Living with failure

Computer scientist Maya Gokhale is optimistic about exascale computing’s fast, bright future. But to achieve this success, the Lawrence Livermore National Laboratory researcher and her colleagues focus on an exascale computer’s inevitable failures, from processor cores, to memory and communications links – the unprecedented millions of hardware parts. The failure of any one of these elements could hobble a 10¹⁸ floating-point-operation scientific calculation.

“Failure will be a constant companion in exascale computing,” says Gokhale, a 30-year veteran in thinking about the silicon edge of high-performance computing (HPC). “We expect applications will have to function in an environment of near-continual failure: something, somewhere in the machine will always be malfunctioning, either temporarily, or simply breaking.”

Yet just as the most successful entrepreneurs learn and grow from overcoming failure, HPC scientists like Gokhale believe planning for breakdowns at the exascale will not only improve scientific computing; it may be a tipping point toward a new paradigm in how supercomputers are programmed.
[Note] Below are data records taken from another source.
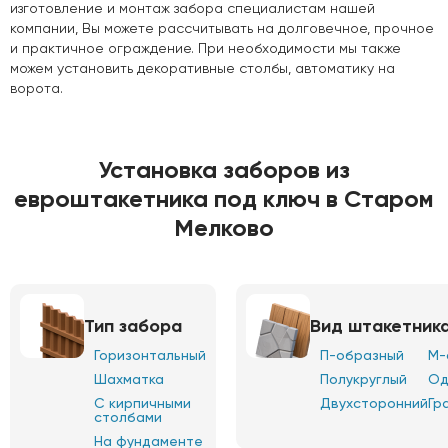
изготовление и монтаж забора специалистам нашей
компании, Вы можете рассчитывать на долговечное, прочное
и практичное ограждение. При необходимости мы также
можем установить декоративные столбы, автоматику на
ворота.
Установка заборов из
евроштакетника под ключ в Старом
Мелково
Тип забора
Вид штакетник
Горизонтальный
П-образный
М-
Шахматка
Полукруглый
Од
С кирпичными
Двухсторонний
Гр
столбами
На фундаменте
As part of its effort to outsmart faults at the exascale, the DOE Office of Science is looking to FOX – the Fault-Oblivious eXtreme-scale execution environment project.
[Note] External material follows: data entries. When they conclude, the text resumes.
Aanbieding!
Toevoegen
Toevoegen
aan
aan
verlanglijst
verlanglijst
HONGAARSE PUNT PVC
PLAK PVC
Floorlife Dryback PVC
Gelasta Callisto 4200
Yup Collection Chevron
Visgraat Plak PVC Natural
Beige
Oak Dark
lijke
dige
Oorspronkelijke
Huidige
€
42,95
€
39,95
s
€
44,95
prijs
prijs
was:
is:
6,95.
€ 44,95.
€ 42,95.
Led by Gokhale, FOX is an ambitious project, now in the last of its three years, with a transformational vision. To succeed at the exascale, FOX’s creators believe, HPC must fundamentally change its approach to failure – from one of seeking hardware perfection at all costs to one of embracing hardware failure when designing a new generation of operating systems.

It’s time to give the job of dealing with faults to a new breed of operating systems.

With 100 million to a billion processing cores spread among millions of nodes, an exascale supercomputer will represent an unprecedented opportunity for scientific computing. But it also will spawn a new frontier in terms of failure rates.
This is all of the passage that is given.